Hume rate trend ‘disturbing’

Hume Council (Damjan Janevski). 336543_02

Zoe Moffatt

Hume council has recorded a 60 per cent increase in rates owed since 2020, which a councillor has attributed to the Reserve Bank of Australia’s “apparent desire to crush working people”.

In a meeting on November 27, the council noted the quarterly finance report for the three months to September 30, which detailed an almost $12 million increase in rate arrears from the same time last year.

As of September 30, the value of rates outstanding was $54.50 million and at the same time last year it was $42.75 million.

But when the report was prepared on October 11, the value of the total rate arrears was $37.94 million.

Speaking to this increase, councillor Joseph Haweil said it is a very disturbing and worrying trend.

He said the June 30, 2020 period showed council’s rates arrears were at $17.2 million, and less than two months ago on October 11, the rates arrears was at $37.94 million.

“So in effect [this is] a 60 per cent increase between June 2020 and June 2023,” he said.

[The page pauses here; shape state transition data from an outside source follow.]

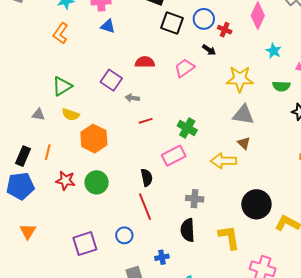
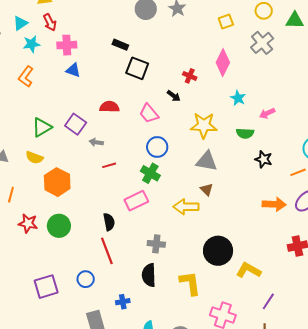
blue circle: (204, 19) -> (157, 147), moved
pink trapezoid: (185, 68) -> (149, 113), turned -95
green triangle: (62, 86) -> (42, 127), moved

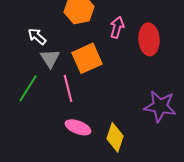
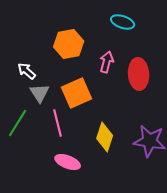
yellow diamond: (115, 137) -> (105, 137), moved

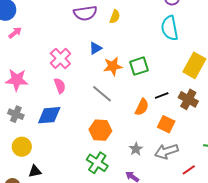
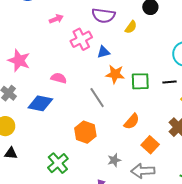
pink arrow: (15, 33) -> (56, 19), moved
pink cross: (60, 58) -> (81, 39), moved
pink semicircle: (60, 86) -> (59, 78), turned -70
black line: (162, 96) -> (170, 82), moved
green cross: (97, 163) -> (58, 163), moved

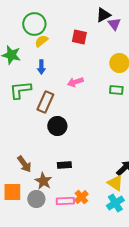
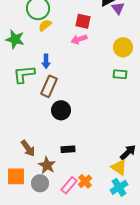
blue arrow: (41, 67) -> (46, 61), moved
pink arrow: (75, 82) -> (79, 39), moved
pink rectangle: (65, 201) -> (69, 185), turned -48

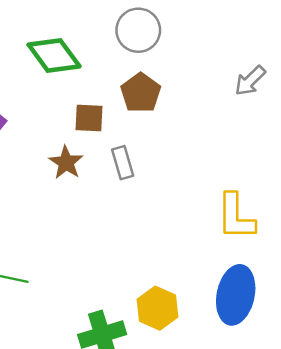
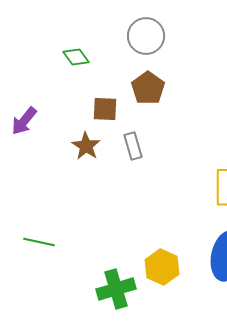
green diamond: (54, 55) -> (76, 57), size x0.6

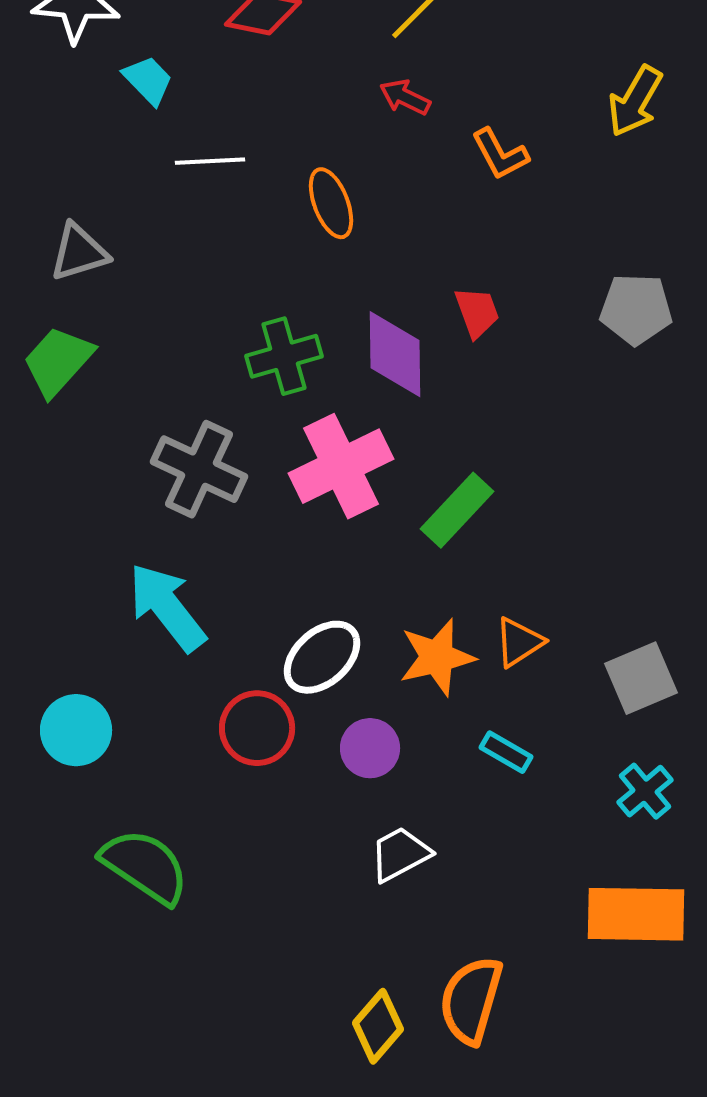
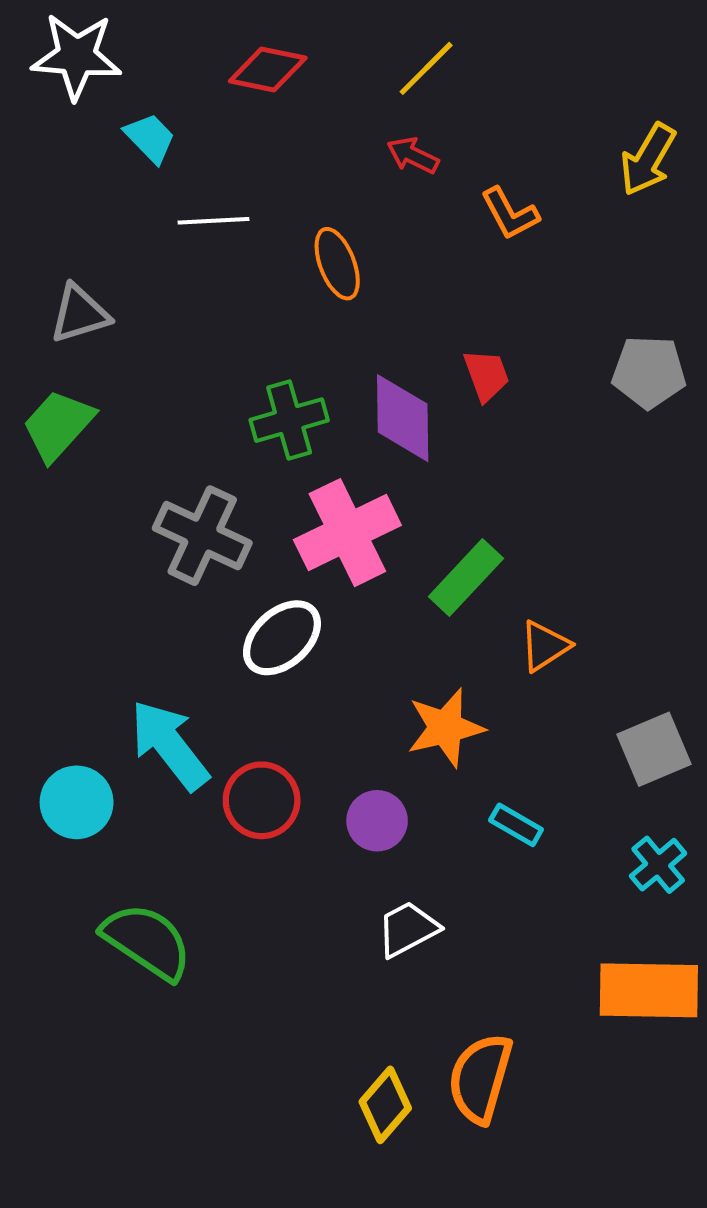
cyan arrow: (167, 607) -> (170, 745), moved
orange triangle: (519, 642) -> (545, 646), moved
white ellipse: (322, 657) -> (282, 638), moved

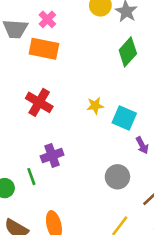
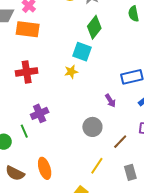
red cross: (39, 102) -> (27, 72), turned -35
cyan square: (124, 118) -> (82, 52), moved

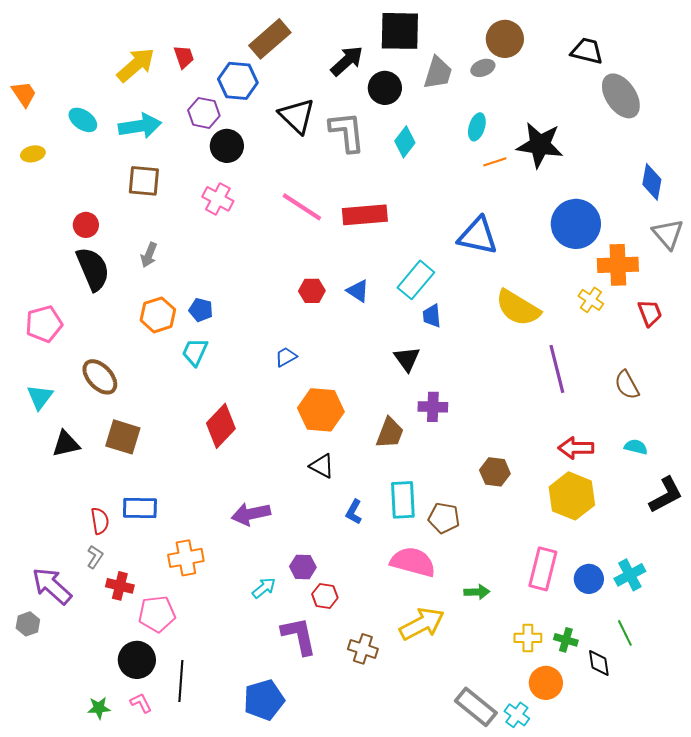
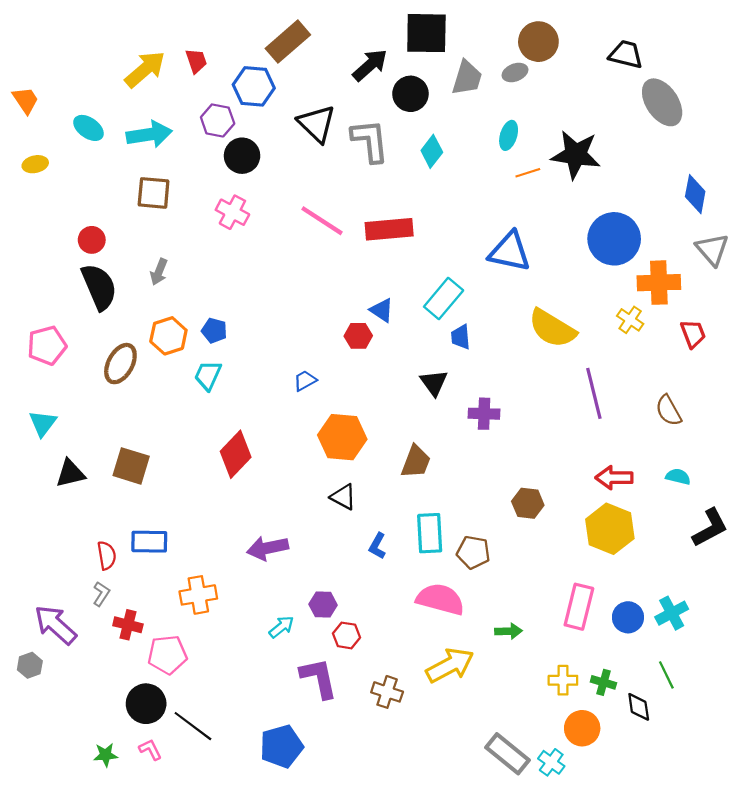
red hexagon: (312, 291) -> (358, 336), moved
brown ellipse: (100, 377) -> (120, 364), moved, turned 72
purple cross: (433, 407) -> (484, 414), moved
black line: (181, 681) -> (193, 726), turned -57

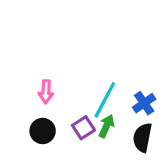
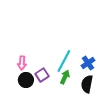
pink arrow: (46, 92) -> (22, 63), moved
purple square: (84, 128) -> (42, 75), moved

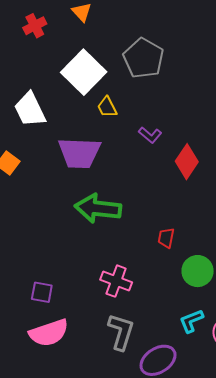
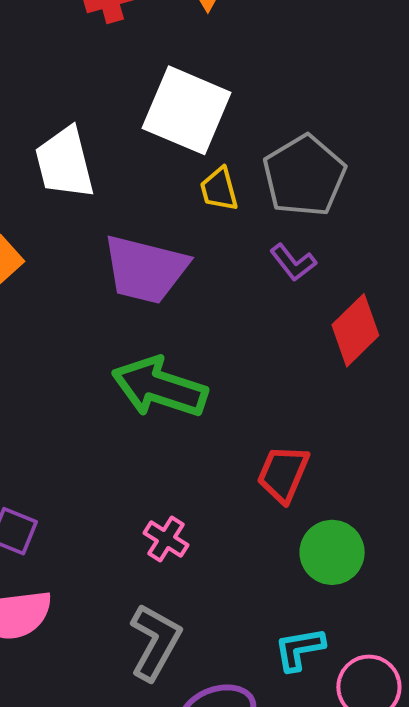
gray pentagon: (143, 58) -> (304, 176), moved
white square: (84, 72) -> (187, 110), turned -33
red trapezoid: (166, 238) -> (283, 474), size x1.4
pink cross: (116, 281) -> (166, 539), size x0.7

“I think in the figures that you see in the report and with some analysis across a number of years, there is a very disturbing and worrying trend that we are seeing playing out in Hume city.

“I want to associate myself… with the many thousands of residents suffering the burden of the crazy economic policy being played out in this country.

“[This is] through the Reserve Bank and its apparent desire to crush working people in order to achieve the economic outcomes it wishes to achieve.”

Cr Haweil said he expects to see the rates arrears trend continue to grow, and he thinks the council “now must enter a phase to play [its] part in inflation reduction”.

“Which is to manage the amount of money we’re putting out there and also to consider what impact infrastructure spending… has had on inflation in this country,“ he said.

“I know there are very very many thousands of families in Hume city that are suffering today. I for one intend to continue raising my voice against this monetary policy in this country.”

An RBA spokesperson said they cannot comment on why the council has increased rates.

In June the then RBA governor Philip Lowe said high inflation is corrosive and damages the economy.

“It erodes the value of money and savings, puts pressure on household budgets, makes it harder for businesses to plan and distorts investment,” he said.

“It makes us all poorer and hurts people on low incomes the most.”